Scout, coding .exe's in hex isn't impossible if you understand their weird formatting. It's just not recommended, because the headers are so bizarre. My personal opinion is that they were either high on something when they came up with the format or using way too many 512 KB HDDs.
Now, onto the questions:
From what I can tell, your primary confusion is how OSes work. First, you have to recognize that the primary purpose of the OS is to manage the hardware and get it to work together properly. To do this, the OS controls and works with the hardware CPU. However, as you know, programs written in machine code (which is what C and other similar languages compile to) are not terribly portable across different chips. This is why most computers use x86 processors. The standard assembly language allows multiple OSes to be run on the processor. Things like graphics chips and wireless adapters though, are not as standardized. To control these peripherals (in computer OSes), things called Drivers are used which act as add-ons to the OS. The OS talks to the drivers and sends requests to them. The drivers then control the physical hardware, including all of the device specific stuff that the OS doesn't know how to use, and report back when they've finished whatever they were asked to do.
That's an overview of the lowest level of the OS. It simply controls the hardware. When you think about it though, controlling the hardware is difficult and it gives programs a lot of power. What if you don't want to write for every possible computer system out there or you don't trust other people' software with absolute control over your system? That brings us to the next level of the OS which is hardware abstraction. The main point of hardware abstraction is that you can write a program for a Windows computer and as long as the other computer is running the same version of Windows (or Linux, Mac OS X, etc), the program will probably work. The OS provides what is called an Application Program Interface (API) to programs where it gives them access to OS functions (as TI-OS does) to do certain common things like print text on the screen. This means that the OS takes care of the system specific stuff like talking to the screen driver so the program just has to do printf("Hello World") or whatever the syntax is in that language (which is then compiled to a series of system calls). The other consequence is that the OS retains absolute control over the system. Since applications aren't directly talking to the hardware, the OS can shut them down without too much effort if it needs to (threading offers another way to do this by simply terminating execution of the thread using the OS thread handler. I'd be happy to explain threading if you'd like).
On top of the API lies the user interface, which is essentially what you see when you interact with it.
That's a quick and *very* simplified description of how OSes generally work. It's really much more complicated once you get into the "how's" of the matter.

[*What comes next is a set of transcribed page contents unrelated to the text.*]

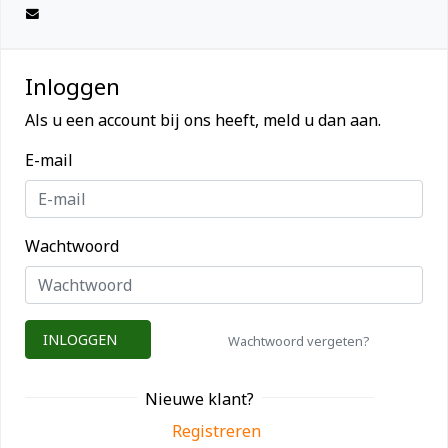
Inloggen
Als u een account bij ons heeft, meld u dan aan.
E-mail
Wachtwoord
INLOGGEN
Wachtwoord vergeten?
Nieuwe klant?
Registreren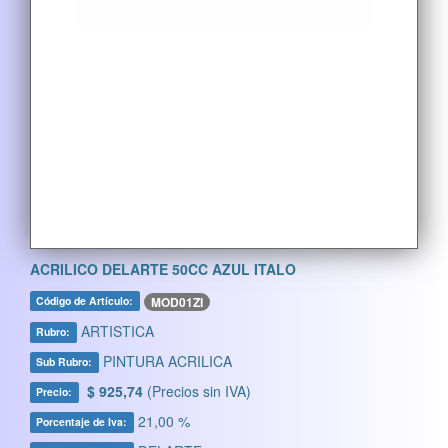
ACRILICO DELARTE 50CC AZUL ITALO
MOD01ZI
Código de Artículo:
ARTISTICA
Rubro:
PINTURA ACRILICA
Sub Rubro:
$ 925,74
(Precios sin IVA)
Precio:
21,00 %
Porcentaje de Iva: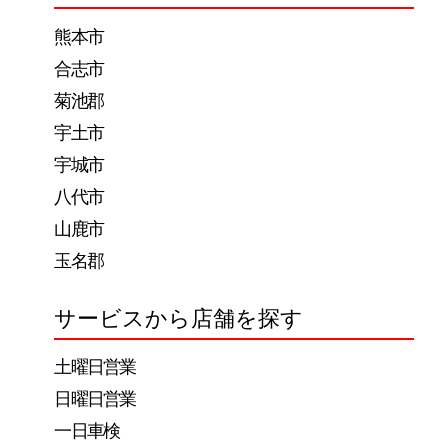
ー
熊本市
シ
合志市
ョ
菊池郡
ン
宇土市
宇城市
八代市
山鹿市
玉名郡
サービスから店舗を探す
土曜日営業
日曜日営業
一日車検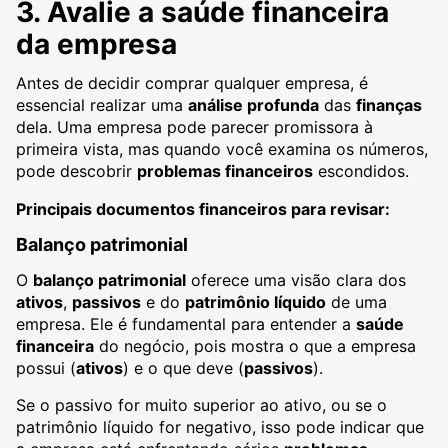
3. Avalie a saúde financeira
da empresa
Antes de decidir comprar qualquer empresa, é
essencial realizar uma
análise profunda
das
finanças
dela. Uma empresa pode parecer promissora à
primeira vista, mas quando você examina os números,
pode descobrir
problemas financeiros
escondidos.
Principais documentos financeiros para revisar:
Balanço patrimonial
O
balanço patrimonial
oferece uma visão clara dos
ativos
,
passivos
e do
patrimônio líquido
de uma
empresa. Ele é fundamental para entender a
saúde
financeira
do negócio, pois mostra o que a empresa
possui (
ativos
) e o que deve (
passivos
).
Se o passivo for muito superior ao ativo, ou se o
patrimônio líquido for negativo, isso pode indicar que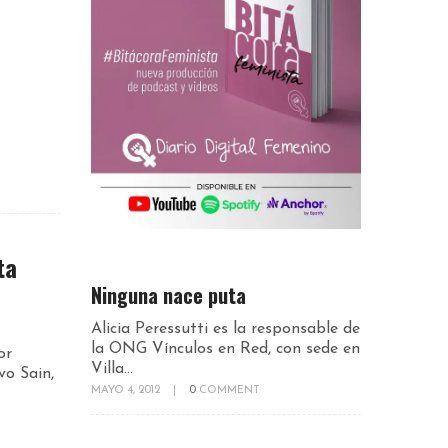
ta
Ninguna nace puta
Alicia Peressutti es la responsable de
la ONG Vínculos en Red, con sede en
or
Villa...
vo Sain,
MAYO 4, 2012
|
0
COMMENT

As for the console, it's part of the OS. Somewhere on your hard drive, there's a bunch of code to talk with the screen and display a console. It's the OSes' job to manage all of that so that you don't have to write a thousand lines of code just to print Hello world. The bulk of a computer OS is generally written in C or C++ and compiled to machine code for the target processor type. The OS just contains those hundred lines of C or whatever ridiculous amount of code it takes to print the stuff on the screen and calls that code whenever your hello world program tells it that it needs to print the string (which the OS knows should be printed inside of a console).
Interpreted languages like C# (actually CIL, since C#, Visual BASIC, Visual C, etc all compile to the same machine code) and Java are really big and very different kettle of fish, though. What the interpreter does is look at the file, parse the code into machine code for the processor that's running the interpreter, execute that code and then go onto parsing the next piece of the code. There are ways of doing this in order to make it more efficient, but they're kind of painful to explain in any detail.